Continuing the theme of "simple pleasures" and, most likely, lots of beer, the Elimination challenge will see each cheftestant preparing a dish to be served at a pre-game tailgate party for fans of the Chicago Bears who, in case you are a total non-sports person like myself, play football. Dale's psyched, as a Chicago native (albeit one who doesn't seem to be sought out for local commentary) and die-hard sports nut, thinks he's got the skills to win, while Mark's only slightly nervous that he's "never played American football," which is okay since he's here to cook. In a slight twist on the norm, the fans will choose the top and bottom three dishes, which the judges will have the final say over who wins and who loses.

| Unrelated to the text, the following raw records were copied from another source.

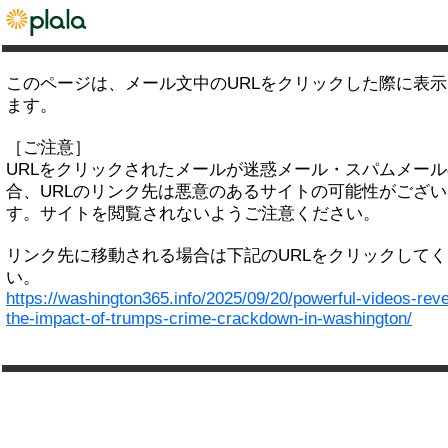
このページは、メール文中のURLをクリックした際に表
ます。
［ご注意］
URLをクリックされたメールが迷惑メール・スパムメー
合、URLのリンク先は悪意のあるサイトの可能性がござい
す。サイトを閲覧されないようご注意ください。
リンク先に移動される場合は下記のURLをクリックして
い。
https://washington365.info/2025/09/20/powerful-videos-reve
the-impact-of-trumps-crime-crackdown-in-washington/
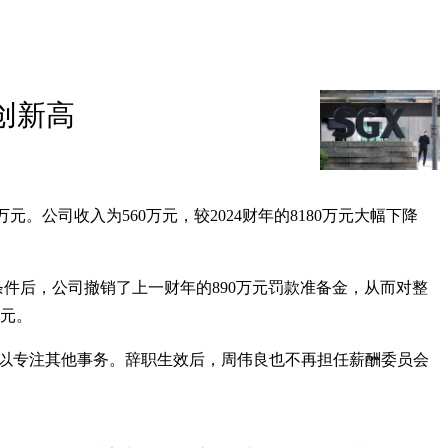
点创新高
0万元。公司收入为560万元，较2024财年的8180万元大幅下降
免条件后，公司撤销了上一财年的890万元罚款准备金，从而对整
2元。
辞去职务，以专注其他事务。辞职生效后，周伟良也不再担任薪酬委员会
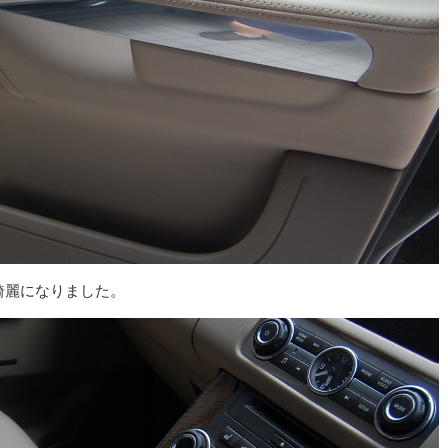
綺麗になりました。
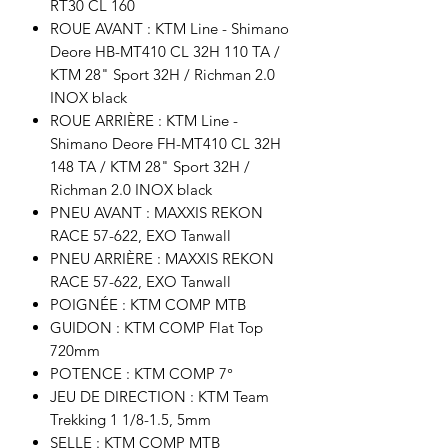
RT30 CL 160
ROUE AVANT : KTM Line - Shimano
Deore HB-MT410 CL 32H 110 TA /
KTM 28" Sport 32H / Richman 2.0
INOX black
ROUE ARRIÈRE : KTM Line -
Shimano Deore FH-MT410 CL 32H
148 TA / KTM 28" Sport 32H /
Richman 2.0 INOX black
PNEU AVANT : MAXXIS REKON
RACE 57-622, EXO Tanwall
PNEU ARRIÈRE : MAXXIS REKON
RACE 57-622, EXO Tanwall
POIGNÉE : KTM COMP MTB
GUIDON : KTM COMP Flat Top
720mm
POTENCE : KTM COMP 7°
JEU DE DIRECTION : KTM Team
Trekking 1 1/8-1.5, 5mm
SELLE : KTM COMP MTB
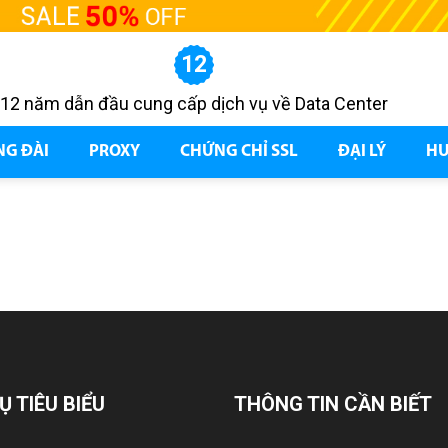
12
12 năm dẫn đầu cung cấp dịch vụ về Data Center
NG ĐÀI
PROXY
CHỨNG CHỈ SSL
ĐẠI LÝ
HƯ
Ụ TIÊU BIỂU
THÔNG TIN CẦN BIẾT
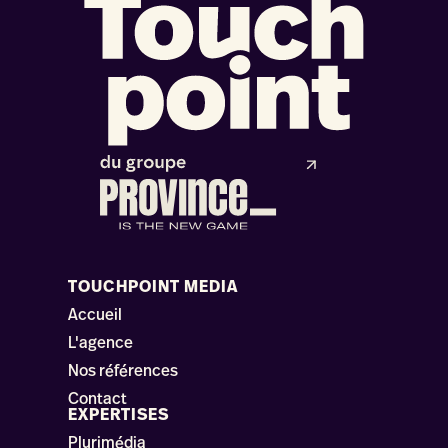
TOUCHPOINT MEDIA
Accueil
L'agence
Nos références
Contact
EXPERTISES
Plurimédia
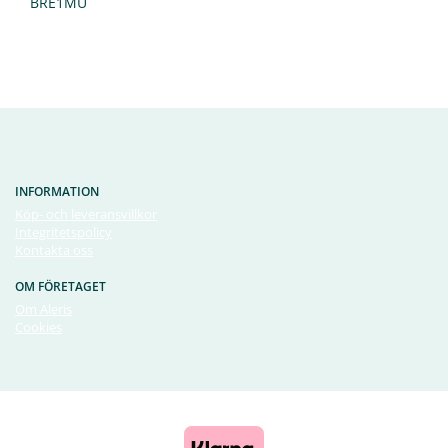
BRE1MU
INFORMATION
Köp- och leveransvillkor
Integritetspolicy
Kontakta oss
OM FÖRETAGET
Om Aleris
Cookies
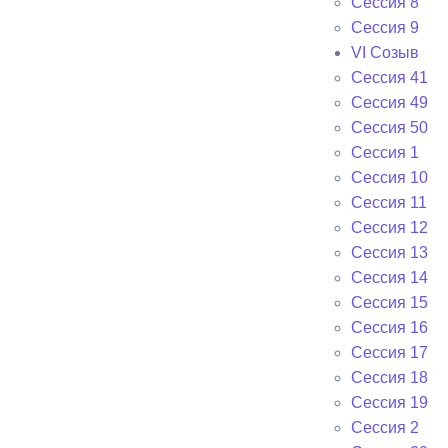
Сессия 8
Сессия 9
VI Cозыв
Cессия 41
Cессия 49
Cессия 50
Сессия 1
Сессия 10
Сессия 11
Сессия 12
Сессия 13
Сессия 14
Сессия 15
Сессия 16
Сессия 17
Сессия 18
Сессия 19
Сессия 2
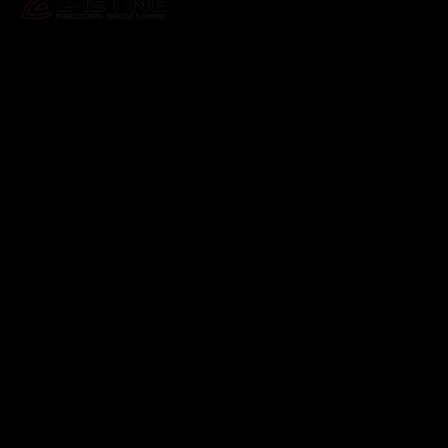
Odebírat newsletter
Vložte svůj e-mail a my vám budeme zasílat informace o
nových produktech na našem e-shopu.
E-mail
Vložením e-mailu souhlasíte s
podmínkami ochrany
osobních údajů
Přihlásit se
Instagram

Even though she's got immunity, Jen wants to win it -- yes, for Zoi -- since "the fact that Spike is still here and she's not is just total bullshit." I agree that Spike sucks, but Zoi totally deserved to go.
Spike, first at the Whole Foods door (where they have $350 and 30 minutes to spend), makes a beeline for predictability in the form of chicken wings, immediately snapping up as many as he possibly can and ensuring that no one else will be able to "wing" it. Thwarted in the wing department, Dale goes for ribs, while Richard, who feels tailgating is "not reflective of my cooking style," goes for 25 pounds of pork from which he will make, recalling a dish from his restaurant which seems no longer to exist (as far as my halfhearted web searching could tell), what he calls "a paté melt." It's "just a little bit more of being a wiseass," quips Richard ("wiseass" is actually related to the word I'd use, which would axe "wise" and add "hole"), as he has to explain that he's punning on the traditional patty melt. JUST IN CASE WE DIDN'T GET IT.
Nikki, pulling a bad Anna Wintour by wearing her aviator shades in the store (long night?), loves comfort food and immediately thinks "sausage and pepper hero" when she thinks football. She also buys shrimp "in case someone doesn't eat sausage," like maybe Jen or Koren. Mark notices that a few people are homing in on the shrimp, which cramps his "throw a shrimp on the Barbie" roots, so he's going for chicken skewers and chowder. Ryan, a self-proclaimed "metrosexual," doesn't like sports and spends his "money on good clothes, I like to go out and dance." Sometimes, when Ryan starts talking, I want to like him for a second, and then he keeps talking, and I just can't. He's going to do it his way -- "California tailgating" -- and knocks fists with the butcher in a way that signifies douchebag the world over, before joking to the clerk that she can put all of his food on Mark's bill. God, it's hard to type when I'm laughing so hard.